И все-таки неминуемое произошло, и предотвратить его не могло ничто. В один прекрасный день духоборка, как обычно, пришла мыть полы. Как обычно, она сперва с аппетитом позавтракала, не отказавшись при этом и от стаканчика красного вина; потом она, как обычно, засучив рукава, оголила свои пухлые руки до плеч, намочила тряпку в тазу и, выжав ее, принялась мыть пол. Ничего необычного или неожиданного во всем этом еще не было. Духоборка, что-то напевая, мыла пол и лишь изредка выпрямлялась, чтоб покрасневшей, мокрой рукой откинуть упавшие на лоб волосы. Затем, однако, произошло нечто такое, чего раньше не происходило никогда, нечто действительно и необычное, и неожиданное, хотя духоборка и ходила к Макабели уже второй год. В этот день, вернувшись из школы, Нико и Александр, вместо того чтоб, как обычно, тут же выскочить во двор, на ходу дожевывая хлебную горбушку, почему-то остались в комнате и стали приставать к духоборке; подкатываясь, как щенята, к ногам склонившейся над тазом женщины, они задирали ей подол и старались заглянуть под него. Сперва женщина лишь смеялась, отчасти даже потакая детской забаве и больше для виду отбиваясь от них выжатой тряпкой, что смахивало скорей на игру, чем на самозащиту. Почувствовав это, дети еще сильней потянулись к ее подолу. «Ладно, хватит уж… да что это с вами?» – изредка кричала из соседней комнаты Агатия. Но они не слышали уже ничего, кроме хихиканья духоборки, не видели ничего, кроме ее круглого, разрумянившегося, глуповато ухмыляющегося лица, – и их непреодолимо тянуло еще и еще разок ухватиться руками за ее развевающийся пестрый подол, обдававший их лица каким-то непонятным, будоражащим жаром, с такой же непонятной, будоражащей, пестрой силой притягивавший их к себе!
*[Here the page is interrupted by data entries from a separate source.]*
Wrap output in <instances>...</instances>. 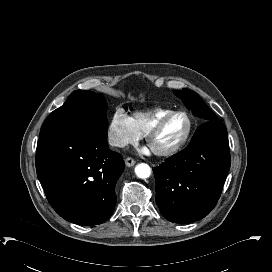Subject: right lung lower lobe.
Wrapping results in <instances>:
<instances>
[{
    "label": "right lung lower lobe",
    "mask_w": 272,
    "mask_h": 272,
    "mask_svg": "<svg viewBox=\"0 0 272 272\" xmlns=\"http://www.w3.org/2000/svg\"><path fill=\"white\" fill-rule=\"evenodd\" d=\"M122 159L109 149L107 131L101 127L72 126L40 136L36 171L50 205L61 217L97 225L113 213Z\"/></svg>",
    "instance_id": "right-lung-lower-lobe-1"
}]
</instances>
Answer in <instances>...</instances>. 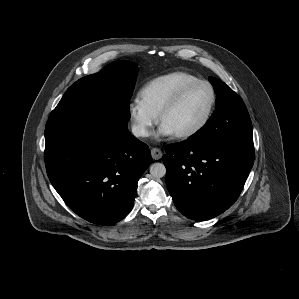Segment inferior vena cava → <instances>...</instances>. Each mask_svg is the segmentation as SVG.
<instances>
[{
	"label": "inferior vena cava",
	"mask_w": 299,
	"mask_h": 299,
	"mask_svg": "<svg viewBox=\"0 0 299 299\" xmlns=\"http://www.w3.org/2000/svg\"><path fill=\"white\" fill-rule=\"evenodd\" d=\"M132 134L135 137H146L148 136V131L141 125H134L132 127Z\"/></svg>",
	"instance_id": "602c4592"
}]
</instances>
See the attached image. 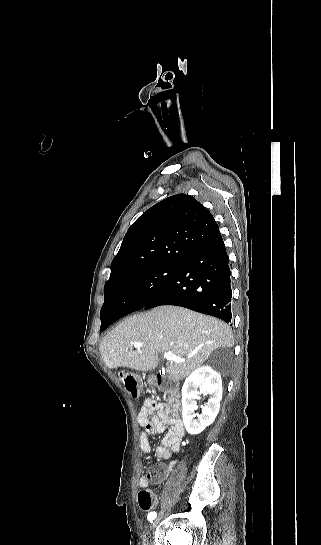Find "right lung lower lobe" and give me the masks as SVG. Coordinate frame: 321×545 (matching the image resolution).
Returning <instances> with one entry per match:
<instances>
[{
    "label": "right lung lower lobe",
    "instance_id": "obj_1",
    "mask_svg": "<svg viewBox=\"0 0 321 545\" xmlns=\"http://www.w3.org/2000/svg\"><path fill=\"white\" fill-rule=\"evenodd\" d=\"M228 263L225 245L218 231L181 265L177 274L142 308L177 305L230 323L232 290ZM137 310V307L132 308L119 301L108 302L100 312L106 321L102 331L119 318Z\"/></svg>",
    "mask_w": 321,
    "mask_h": 545
}]
</instances>
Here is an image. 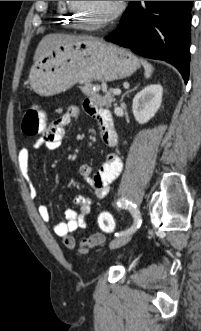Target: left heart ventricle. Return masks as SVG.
I'll use <instances>...</instances> for the list:
<instances>
[{
	"label": "left heart ventricle",
	"instance_id": "left-heart-ventricle-1",
	"mask_svg": "<svg viewBox=\"0 0 201 331\" xmlns=\"http://www.w3.org/2000/svg\"><path fill=\"white\" fill-rule=\"evenodd\" d=\"M83 17L95 23L107 16L115 7L116 1H75Z\"/></svg>",
	"mask_w": 201,
	"mask_h": 331
}]
</instances>
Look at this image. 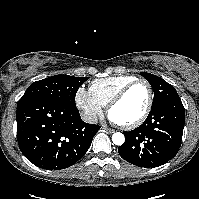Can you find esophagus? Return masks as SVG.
Masks as SVG:
<instances>
[{
    "label": "esophagus",
    "instance_id": "esophagus-1",
    "mask_svg": "<svg viewBox=\"0 0 199 199\" xmlns=\"http://www.w3.org/2000/svg\"><path fill=\"white\" fill-rule=\"evenodd\" d=\"M103 129H104L105 131H108L109 133H114V132H115L114 129L108 128V127H106V126H104Z\"/></svg>",
    "mask_w": 199,
    "mask_h": 199
}]
</instances>
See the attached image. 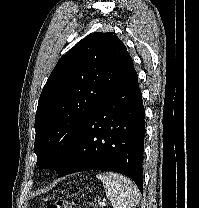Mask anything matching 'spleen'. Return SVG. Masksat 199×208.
<instances>
[{"instance_id": "3e777b00", "label": "spleen", "mask_w": 199, "mask_h": 208, "mask_svg": "<svg viewBox=\"0 0 199 208\" xmlns=\"http://www.w3.org/2000/svg\"><path fill=\"white\" fill-rule=\"evenodd\" d=\"M96 177L102 181L114 208H133L139 203V189L127 177L112 172L99 173Z\"/></svg>"}]
</instances>
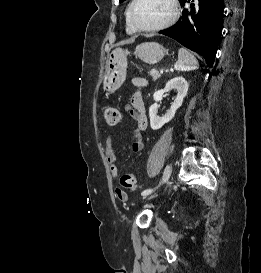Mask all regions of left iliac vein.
<instances>
[{"label":"left iliac vein","mask_w":261,"mask_h":273,"mask_svg":"<svg viewBox=\"0 0 261 273\" xmlns=\"http://www.w3.org/2000/svg\"><path fill=\"white\" fill-rule=\"evenodd\" d=\"M171 172H172V168L170 165H167L165 170H164V173H163V177H162V180H161V183L160 185L164 184L166 181H168V179L170 178L171 176ZM152 196V193H149L148 195H145L144 199H147L149 197Z\"/></svg>","instance_id":"1"}]
</instances>
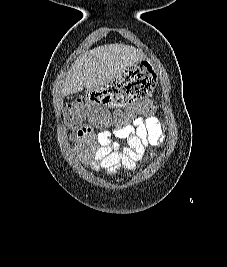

С прилипшими ко лбам чубами, с расширившимися глазами, они походили уже на раздраженно тявкающих маленьких хищников. Да и, духоборка устала – теперь она тяжело дышала и своей мокрой, покрасневшей рукой все чаще вытирала лоб или поправляла волосы. Но и эти простые, на первый взгляд такие обычные, движения дразнили и раздражали братьев.
– Да вышвырни ты вон этих поганцев, Дора! – кричала из соседней комнаты Агатия.
Но Дора все смеялась, смеялась и, как бы в полузабытьи, сама того не замечая, все сильней била мокрой тряпкой копошившихся у ее ног ребят – а те, оглушенные непрерывным, похожим на стон звуком шлепающейся тряпки, не отрывали глаз от ее голой руки. Именно в этот момент в комнату вошел Кайхосро. Рассеянно взглянув на него, мальчики вновь потянулись к развевающемуся подолу. Никто не заметил, как старик снял с себя ремень. Очнулись все лишь тогда, когда крепкая, тугая кожа, со свистом прорезав воздух, как кипятком ожгла барахтавшихся на полу мальчишек. На миг им показалось, что Дора действительно ошпарила их кипятком, – но лишь на один миг; в следующее же мгновение они, как сговорившись, разом поднялись на колени и изумленно, растерянно уставились на деда. Он опять огрел их ремнем, и они вскрикнули – опять вместе, словно и в этот раз условились крикнуть одновременно, если он ударит их еще раз. В тот же миг оба потянулись к свистящему ремню, сначала инстинктивно и беззлобно, как бы играя с дедом; но ремень по-прежнему со свистом разрезал воздух, и ослепленные болью, окончательно рассвирепевшие мальчишки теперь уж сознательно, рыча, воя, скрежеща зубами, со звериной смелостью и жестокостью тянулись к дедову ремню, верней, даже не к ремню, а к его рукам, – казалось, они тут же упадут замертво, если не доберутся до них, не откусят, не отгрызут их до локтей! Первой опомнилась Дора – растрепанная, как ведьма, она бросилась между дедом и внуками, и в тот же миг братья увидели, как ремень оставил на ее голой руке широкую красную полосу. Забившись в угол, они недобро сверкающими глазами глядели на деда, брюки которого без ремня сползли чуть ли не до колен, а обмякший ремень висел в руке, как мертвая змея. Незаметно вошедшая в комнату Бабуца сидела на тахте и, положив ладони на колени, молча плакала. В тот день пол так и остался невымытым. Побагровевшая, часто дышащая Дора опустила рукава, повязала голову косынкой и не оглядываясь ушла. Делать тут ей было больше нечего; она бессознательно, но честно выполнила то, что судьба поручила именно ей, – засвидетельствовать возмужание братьев.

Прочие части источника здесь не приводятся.